“Oh, Dick, that is so uncharitable! How do you know they are impostors? How do you know but that they believe in their own art?”

“Do you believe in it?”

“No; but I want to have some fun out of the gipsy.”

“Very well; I consent provided it is meant in jest and not in earnest.”

“And here, Dick, let us put the gipsy’s powers to a test. You come in and sit down by me—then take little Lenny in your arms and play papa. Little Lenny being fair and flaxen-haired and blue-eyed, with all the Lyon features, is much more like me than like his own mother whom in truth he does not at all resemble, and he will easily be taken for ours. And the more easily because you and I look as if we had reached years of discretion, while Drusilla seems but a child. Let us play a trick on the gipsy, and ask her to foretell our boy’s future.”

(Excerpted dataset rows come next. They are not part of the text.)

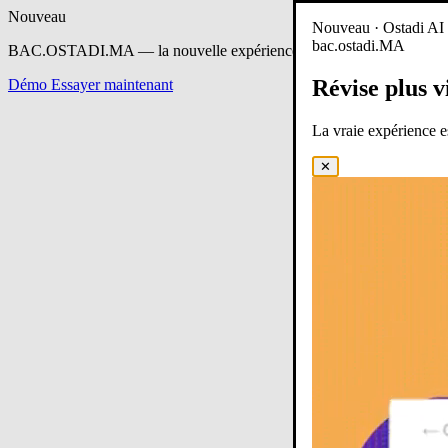
Nouveau
Nouveau · Ostadi AI e
bac.ostadi.MA
BAC.OSTADI.MA
— la nouvelle expérience d’apprentissage est en 
Révise plus v
Démo
Essayer maintenant
La vraie expérience 
✕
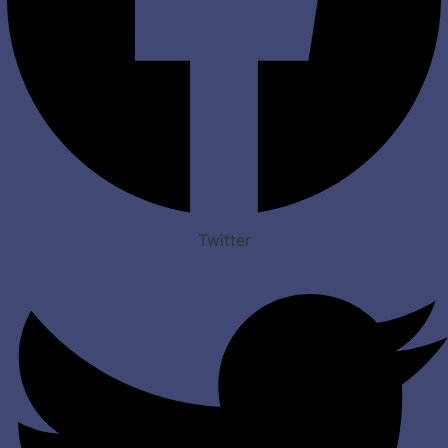
Twitter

“Ha! ha! ha! that will be good!”

Not one word of the conversation since Dick’s return did Drusilla hear—with her field-glass raised to her eyes, she was gazing at a particular point on the Grand Stand; for, even in that boundless crowd, her love had discovered her Alick—but, ah, discovered him among the desperate gamblers of the betting ring!

She was blind and deaf to everything else.

Meanwhile the gipsy had drawn something nearer to the General’s barouche. She was in fact standing beside the very next carriage, trying to wheedle the occupants to have their fortunes told; but they all—a circle of demure women—sternly warned the sibyl off and threatened her with the police, at which she laughed and shook her crisp, black curls.

“The police would not trouble a poor gipsy wife like herself,” she said.